Nrf2 translocation is the primary mechanism by which the Nrf2-ARE signaling pathway is activated; thus the expression of Nrf2 in the nucleus was determined using western blot analysis. As presented in Fig. 3A and B, the results demonstrated that there was no significant difference in the expression of nuclear Nrf2 at each time point (1, 4 and 7 days) between the sham-surgery and the control groups. However, following DAVF surgery, the expression of nuclear Nrf2 significantly increased and reached a peak 1 day following surgery (P<0.001). It began to gradually decrease but remained significantly higher 4 days after surgery compared with the control group (P<0.01). Nuclear Nrf2 expression returned to normal 7 days post-surgery. The expression of cytoplasmic Nrf2 was also measured (Fig. 3C and D) and the results were consistent with those for nuclear Nrf2. Subsequently, the expression of the Nrf2 downstream target proteins HO-1 and NQO1 was also measured. It was demonstrated that HO-1 and NQO1 expression was significantly upregulated 1 and 4 days following DAVF surgery compared with the sham-surgery and control groups (P<0.05; Fig. 3E and F).

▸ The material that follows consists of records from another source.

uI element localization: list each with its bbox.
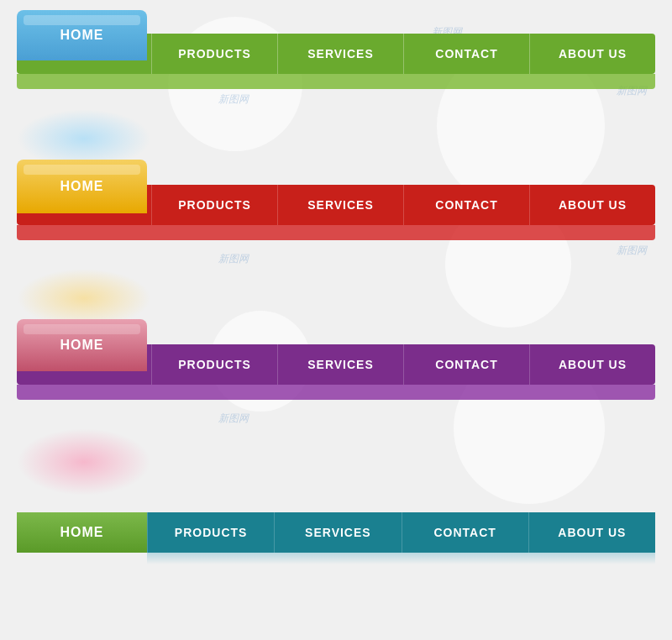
nav-item-products-2[interactable]: PRODUCTS [151, 185, 277, 225]
home-tab-purple[interactable]: HOME [17, 319, 147, 371]
navbar-red: HOME PRODUCTS SERVICES CONTACT ABOUT US [17, 185, 655, 225]
nav-item-services-1[interactable]: SERVICES [277, 34, 403, 74]
nav-item-aboutus-4[interactable]: ABOUT US [528, 512, 655, 553]
nav4-row: HOME PRODUCTS SERVICES CONTACT ABOUT US [17, 512, 655, 553]
home-tab-green[interactable]: HOME [17, 10, 147, 60]
home-tab-red[interactable]: HOME [17, 160, 147, 213]
nav-item-contact-2[interactable]: CONTACT [403, 185, 529, 225]
watermark-2: 新图网 [617, 244, 647, 258]
nav-item-services-3[interactable]: SERVICES [277, 344, 403, 385]
nav-item-aboutus-3[interactable]: ABOUT US [529, 344, 655, 385]
nav-item-contact-1[interactable]: CONTACT [403, 34, 529, 74]
nav-item-services-2[interactable]: SERVICES [277, 185, 403, 225]
nav-item-contact-3[interactable]: CONTACT [403, 344, 529, 385]
nav-item-aboutus-1[interactable]: ABOUT US [529, 34, 655, 74]
navbar-purple: HOME PRODUCTS SERVICES CONTACT ABOUT US [17, 344, 655, 385]
navbar-green: HOME PRODUCTS SERVICES CONTACT ABOUT US [17, 34, 655, 74]
nav-item-aboutus-2[interactable]: ABOUT US [529, 185, 655, 225]
watermark-5: 新图网 [218, 412, 249, 426]
watermark-6: 新图网 [218, 252, 249, 266]
nav-item-contact-4[interactable]: CONTACT [402, 512, 528, 553]
menu-bar-teal: PRODUCTS SERVICES CONTACT ABOUT US [147, 512, 655, 553]
nav-item-products-4[interactable]: PRODUCTS [147, 512, 274, 553]
navbar-teal: HOME PRODUCTS SERVICES CONTACT ABOUT US [17, 512, 655, 553]
home-tab-teal[interactable]: HOME [17, 512, 147, 553]
nav-item-products-1[interactable]: PRODUCTS [151, 34, 277, 74]
nav-item-services-4[interactable]: SERVICES [274, 512, 401, 553]
nav-item-products-3[interactable]: PRODUCTS [151, 344, 277, 385]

The aforementioned results indicate that DAVF activates the Nrf2/ARE signaling pathway by increasing the expression of Nrf2 protein in the nucleus and cytoplasm. To determine whether DAVF surgery altered the expression of Nrf2/ARE mRNA, RT-qPCR was performed. As demonstrated in Fig. 4A, no significant differences in Nrf2 mRNA expression were observed between the sham-surgery and control groups at each time point (1, 4 and 7 days). However, the expression of Nrf2 mRNA significantly increased 1 day following DAVF surgery compared with the control and sham-surgery groups (P<0.01). Nrf2 mRNA expression decreased gradually 4 days post-surgery but remained significantly higher than in the control and sham-surgery groups (P<0.05). It then returned to baseline 7 days after surgery. Similar results were obtained regarding the expression of HO-1 and NQO1 mRNA (Fig. 4B and C).